# Manual de usuario Toshiba 1435TLA



## Jamesan (Dic 29, 2018)

Hola gente! Alguien tendra por casualidad el manual de usuario (no el de servicio) del TV Toshiba 1435TLA, es de los viejos de TRC. 
Les agradeceria mucho!


----------



## D@rkbytes (Dic 29, 2018)

¿Para qué necesitas el manual de usuario?
Esas TV eran tan básicas que los usuarios rara vez leían los manuales.
De hecho no disponían de manual de servicio, sino de un diagrama esquemático.
Si no se consigue, lo puedes hacer tú, ya que no se requiere de mucha información.


----------



## Jamesan (Dic 29, 2018)

La situación es la siguiente: canales que en teoría están sintonizados al usar una antena de aire lo tengo que volver a sintonizar. Eso no seria un problema si quedara almacenada la sintonía en el canal, pero al guardarlo no quedan almacenados luego de la búsqueda.
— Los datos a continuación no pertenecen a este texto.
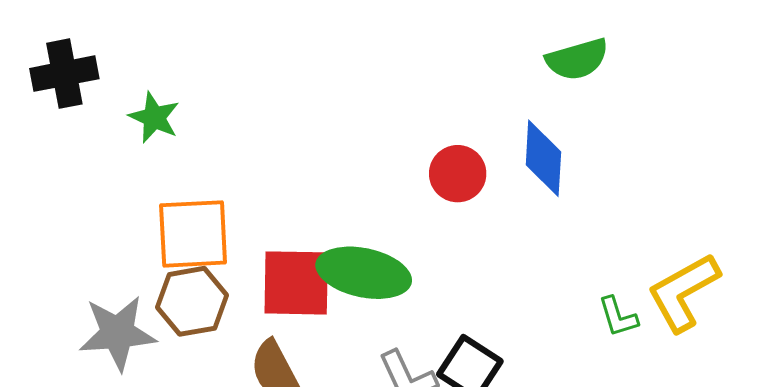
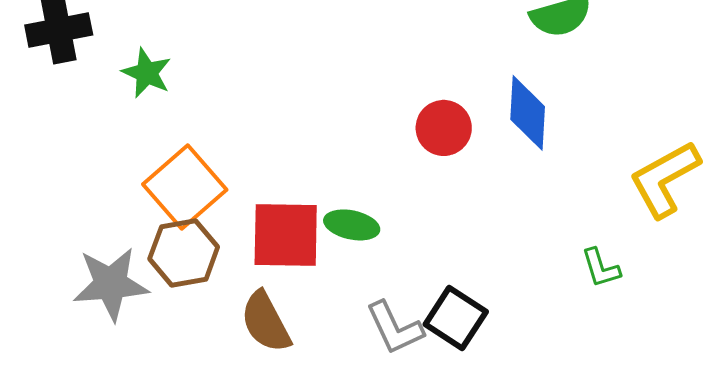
orange square: (193, 234) -> (185, 187), turned -38
green ellipse: (364, 273) -> (352, 225), size x0.6
yellow L-shape: (683, 292) -> (665, 179), moved

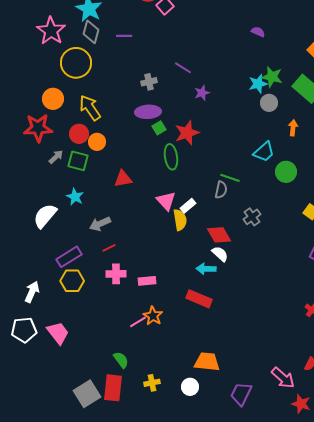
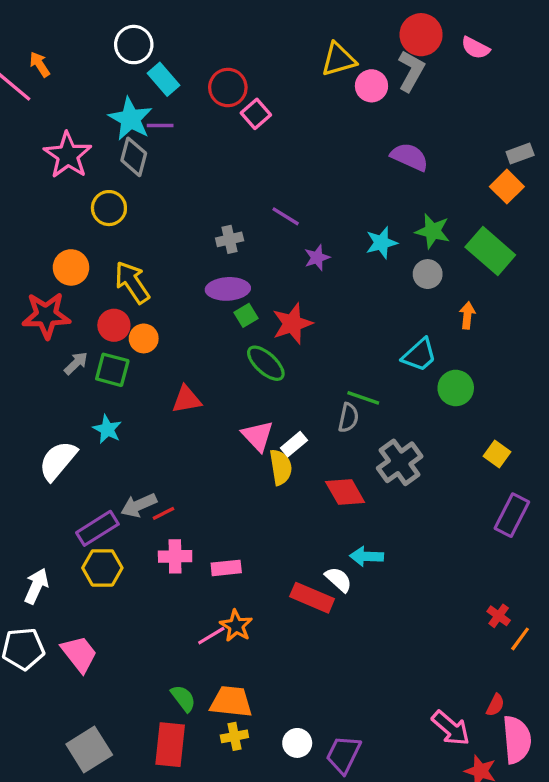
purple semicircle: (258, 32) -> (409, 157), size x1.6
purple line: (124, 36) -> (160, 125), moved
yellow circle: (76, 63) -> (109, 208), size x0.7
cyan star: (258, 84) -> (381, 243), moved
green ellipse: (171, 157) -> (266, 363), turned -40
gray cross: (252, 217) -> (400, 462), size x1.5
gray arrow: (100, 224) -> (139, 505), moved
white semicircle: (220, 254) -> (338, 579), moved
cyan arrow: (206, 269) -> (367, 556), moved
orange trapezoid: (207, 362) -> (231, 702), moved
gray square: (87, 394) -> (89, 750), moved
purple trapezoid: (241, 394) -> (343, 755), moved

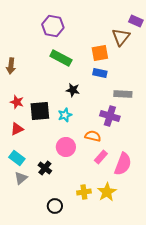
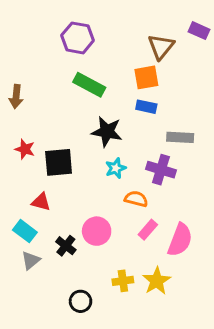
brown triangle: (121, 37) -> (161, 47), moved
black star: (73, 90) -> (107, 132), size x1.5
cyan star: (65, 115) -> (116, 168), moved
red triangle: (17, 129) -> (41, 202), moved, turned 40
pink circle: (66, 147) -> (97, 231), moved

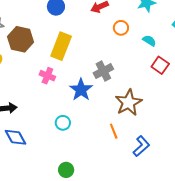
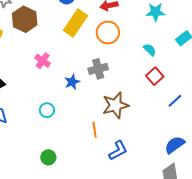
orange circle: (121, 28) -> (108, 33), moved, size x1.5
yellow rectangle: (61, 46) -> (75, 23), moved
blue star: (81, 90) -> (72, 82), size x0.7
green circle: (66, 170) -> (48, 157), moved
En cuanto pongo el canal antes sintonizado (con antena de aire) no funciona. No tengo la posibilidad de probar con canales de cable pero me da la sensación que seria mas o menos lo mismo. No estoy seguro si estoy haciendo las cosas bien o quizás sea algo de la memoria. Como no tiene pila ni nada parecido se me ocurrió consultar el manual pero no lo encuentro por ningún lado.

Tengo el esquemático que lo use para la reparación pero me parece que es un tema de memoria. Quería cerciorarme que no fuera algo de configuración que este haciendo mal.


----------



## D@rkbytes (Dic 29, 2018)

Las memorias usadas en esos TV son EEPROM del tipo 24LCXX  (PE: 24LC08) y no necesitan batería para retener los datos.
Puede estar pasando lo siguiente:
- El micro no se comunica con la memoria. (Micro dañado, componentes defectuosos o pistas rotas)
- La memoria no tiene alimentación. (Pistas rotas o componentes en corto)
- La memoria está dañada. (Reemplazar por otra)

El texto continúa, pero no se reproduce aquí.